Speaker:
Dr. Piero P. Bonissone
GE Global Research, Schenectady, New York
Title:
Computational Intelligence in Multi-Criteria Decision-Making: The Intersection of Search, Preference Tradeoff, and Interaction Visualization
Date:
Friday, September 17, 2010
Time:
2:00 pm
Location:
RCH 309
Abstract:
We consider Multi Criteria Decision Making (MCDM) as the conjunction
of three components:
search,
preference tradeoffs,
and
interactive
visualization. The first MCDM component is the search process over the
space of possible solutions to identify the non-dominated solutions that
compose the Pareto set. The development of efficient search algorithms
has been the goal of Multi-Objective Optimization (MOO), from classical
mathematical programming to evolutionary approaches. However MOO's
emphasis has been on generating densely sampled, well-distributed Pareto
sets, without worrying about the solution selection phase. The second
component is the preference tradeoff process to select a single solution
(or a small subset of solutions) from the Pareto set. The development of
methods to capture and aggregate preferences has been the goal of Bayesian
and Fuzzy decision-making techniques. However, their emphasis has been on
the aggregation mechanisms to select a solution, rather than the solution
generation phase. The third component is the interactive visualization
process to embed the decision-maker in the solution refinement and
selection loop. We often need to embed the decision-maker in the solution
refinement and selection loop.
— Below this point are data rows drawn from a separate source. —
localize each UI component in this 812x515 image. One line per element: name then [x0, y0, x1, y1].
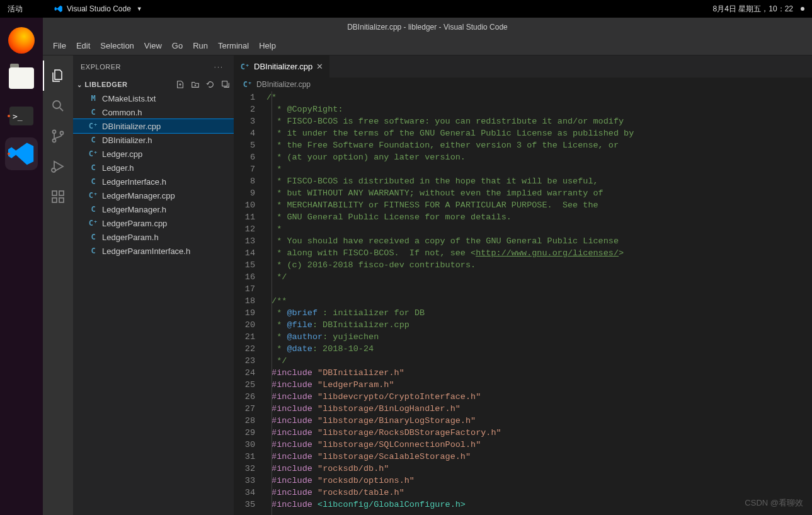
- code-line[interactable]: #include "rocksdb/db.h": [266, 463, 812, 475]
- code-line[interactable]: * but WITHOUT ANY WARRANTY; without even…: [266, 187, 812, 199]
- line-number: 10: [234, 199, 255, 211]
- code-line[interactable]: #include "libdevcrypto/CryptoInterface.h…: [266, 391, 812, 403]
- menu-file[interactable]: File: [48, 38, 71, 53]
- code-line[interactable]: * MERCHANTABILITY or FITNESS FOR A PARTI…: [266, 199, 812, 211]
- menu-terminal[interactable]: Terminal: [213, 38, 254, 53]
- file-row[interactable]: CCommon.h: [73, 105, 234, 119]
- menu-selection[interactable]: Selection: [95, 38, 139, 53]
- file-row[interactable]: CDBInitializer.h: [73, 133, 234, 147]
- file-name: LedgerParamInterface.h: [102, 246, 190, 256]
- code-line[interactable]: #include "DBInitializer.h": [266, 367, 812, 379]
- code-line[interactable]: */: [266, 271, 812, 283]
- activity-extensions[interactable]: [43, 182, 73, 212]
- file-type-icon: C: [88, 163, 98, 172]
- app-menu[interactable]: Visual Studio Code ▼: [54, 4, 142, 13]
- file-row[interactable]: C⁺Ledger.cpp: [73, 147, 234, 161]
- line-number: 32: [234, 463, 255, 475]
- title-bar: DBInitializer.cpp - libledger - Visual S…: [43, 18, 812, 37]
- code-line[interactable]: #include "libstorage/BinLogHandler.h": [266, 403, 812, 415]
- file-row[interactable]: MCMakeLists.txt: [73, 91, 234, 105]
- menu-go[interactable]: Go: [167, 38, 188, 53]
- file-name: DBInitializer.cpp: [102, 122, 161, 131]
- new-file-icon[interactable]: [176, 80, 185, 89]
- file-row[interactable]: C⁺LedgerParam.cpp: [73, 216, 234, 230]
- code-line[interactable]: [266, 283, 812, 295]
- code-line[interactable]: #include "rocksdb/options.h": [266, 475, 812, 487]
- tab-label: DBInitializer.cpp: [254, 62, 312, 71]
- code-line[interactable]: *: [266, 223, 812, 235]
- file-row[interactable]: CLedgerParamInterface.h: [73, 244, 234, 258]
- launcher-firefox[interactable]: [5, 24, 38, 57]
- code-line[interactable]: * @author: yujiechen: [266, 331, 812, 343]
- code-line[interactable]: * @brief : initializer for DB: [266, 307, 812, 319]
- file-row[interactable]: CLedgerInterface.h: [73, 175, 234, 188]
- new-folder-icon[interactable]: [191, 80, 200, 89]
- code-line[interactable]: * it under the terms of the GNU General …: [266, 127, 812, 139]
- folder-header[interactable]: ⌄ LIBLEDGER: [73, 78, 234, 91]
- code-line[interactable]: #include "libstorage/BinaryLogStorage.h": [266, 415, 812, 427]
- line-number: 4: [234, 127, 255, 139]
- code-line[interactable]: * along with FISCO-BCOS. If not, see <ht…: [266, 247, 812, 259]
- collapse-icon[interactable]: [221, 80, 230, 89]
- activity-search[interactable]: [43, 91, 73, 121]
- menu-run[interactable]: Run: [188, 38, 213, 53]
- cpp-file-icon: C⁺: [240, 62, 250, 71]
- code-line[interactable]: * the Free Software Foundation, either v…: [266, 139, 812, 151]
- code-content[interactable]: /* * @CopyRight: * FISCO-BCOS is free so…: [264, 91, 812, 515]
- file-row[interactable]: CLedger.h: [73, 161, 234, 175]
- menu-edit[interactable]: Edit: [71, 38, 95, 53]
- activity-scm[interactable]: [43, 121, 73, 151]
- launcher-vscode[interactable]: [5, 137, 38, 170]
- activities-button[interactable]: 活动: [8, 4, 23, 14]
- clock[interactable]: 8月4日 星期五，10：22: [713, 4, 793, 14]
- svg-point-2: [53, 139, 56, 142]
- close-icon[interactable]: ✕: [316, 62, 323, 71]
- code-line[interactable]: #include "libstorage/ScalableStorage.h": [266, 451, 812, 463]
- code-line[interactable]: * @CopyRight:: [266, 103, 812, 115]
- svg-rect-8: [59, 191, 64, 195]
- code-line[interactable]: * FISCO-BCOS is free software: you can r…: [266, 115, 812, 127]
- breadcrumb[interactable]: C⁺ DBInitializer.cpp: [234, 78, 812, 91]
- line-number: 16: [234, 271, 255, 283]
- code-line[interactable]: #include "libstorage/SQLConnectionPool.h…: [266, 439, 812, 451]
- code-line[interactable]: *: [266, 163, 812, 175]
- file-row[interactable]: CLedgerManager.h: [73, 202, 234, 216]
- code-line[interactable]: #include "rocksdb/table.h": [266, 487, 812, 499]
- code-line[interactable]: * (at your option) any later version.: [266, 151, 812, 163]
- line-number: 5: [234, 139, 255, 151]
- extensions-icon: [50, 189, 66, 204]
- tab-bar: C⁺ DBInitializer.cpp ✕: [234, 55, 812, 78]
- code-line[interactable]: * FISCO-BCOS is distributed in the hope …: [266, 175, 812, 187]
- line-number: 29: [234, 427, 255, 439]
- tab-dbinitializer[interactable]: C⁺ DBInitializer.cpp ✕: [234, 55, 330, 78]
- code-line[interactable]: * GNU General Public License for more de…: [266, 211, 812, 223]
- activity-debug[interactable]: [43, 151, 73, 182]
- refresh-icon[interactable]: [206, 80, 215, 89]
- activity-explorer[interactable]: [43, 61, 73, 91]
- code-line[interactable]: #include <libconfig/GlobalConfigure.h>: [266, 499, 812, 511]
- code-line[interactable]: /*: [266, 91, 812, 103]
- file-row[interactable]: C⁺DBInitializer.cpp: [73, 119, 234, 133]
- code-line[interactable]: /**: [266, 295, 812, 307]
- file-row[interactable]: C⁺LedgerManager.cpp: [73, 188, 234, 202]
- running-indicator-icon: [8, 115, 10, 117]
- menu-view[interactable]: View: [139, 38, 167, 53]
- line-number: 22: [234, 343, 255, 355]
- launcher-files[interactable]: [5, 62, 38, 95]
- code-line[interactable]: #include "libstorage/RocksDBStorageFacto…: [266, 427, 812, 439]
- svg-point-0: [53, 101, 60, 108]
- menubar: FileEditSelectionViewGoRunTerminalHelp: [43, 37, 812, 55]
- code-line[interactable]: * @file: DBInitializer.cpp: [266, 319, 812, 331]
- launcher-terminal[interactable]: >_: [5, 100, 38, 132]
- code-line[interactable]: #include "LedgerParam.h": [266, 379, 812, 391]
- code-line[interactable]: * You should have received a copy of the…: [266, 235, 812, 247]
- file-row[interactable]: CLedgerParam.h: [73, 230, 234, 244]
- menu-help[interactable]: Help: [254, 38, 281, 53]
- file-type-icon: C: [88, 177, 98, 186]
- file-name: Common.h: [102, 108, 142, 117]
- code-line[interactable]: * (c) 2016-2018 fisco-dev contributors.: [266, 259, 812, 271]
- code-area[interactable]: 1234567891011121314151617181920212223242…: [234, 91, 812, 515]
- more-actions-icon[interactable]: ···: [212, 63, 226, 71]
- code-line[interactable]: * @date: 2018-10-24: [266, 343, 812, 355]
- code-line[interactable]: */: [266, 355, 812, 367]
To this end, we need to understand and
present the impacts that intermediate tradeoffs in one sub-space could
have in the other ones, while allowing him/her to retract or modify any
intermediate decision steps to strike appropriate tradeoff balances. We
focus on the intersection of these three components and we highlight some
research challenges, representing gaps in the intersection. We introduce
a requirement framework to compare most MCDM problems, their solutions,
and analyze their performances. We focus on two research challenges and
illustrate them with two case studies in electric power management and
financial portfolio rebalancing.
Biography:
Dr. Piero Bonissone is a Coolidge Fellow and a Chief Scientist at GE
Global Research. He has published over 150 articles in the area of soft
computing, computational intelligence, expert systems, approximate
reasoning, fuzzy sets, pattern recognition, decision analysis, and
prognostics and health management (PHM). He is a Fellow of AAAI, IEEE,
and IFSA. He was President of the IEEE Neural Networks Society (now
IEEE Computational Intelligence Society). He received 49 patents from
the U.S. Patent Office (and 50 more are pending).
Invited by:
Prof.
F. Karray
This talk is organized by the Kitchener Waterloo Chapter of the
IEEE Computational Intelligence Society and is supported by the IEEE
Computational Intelligence Society Distinguished Lecturers Program.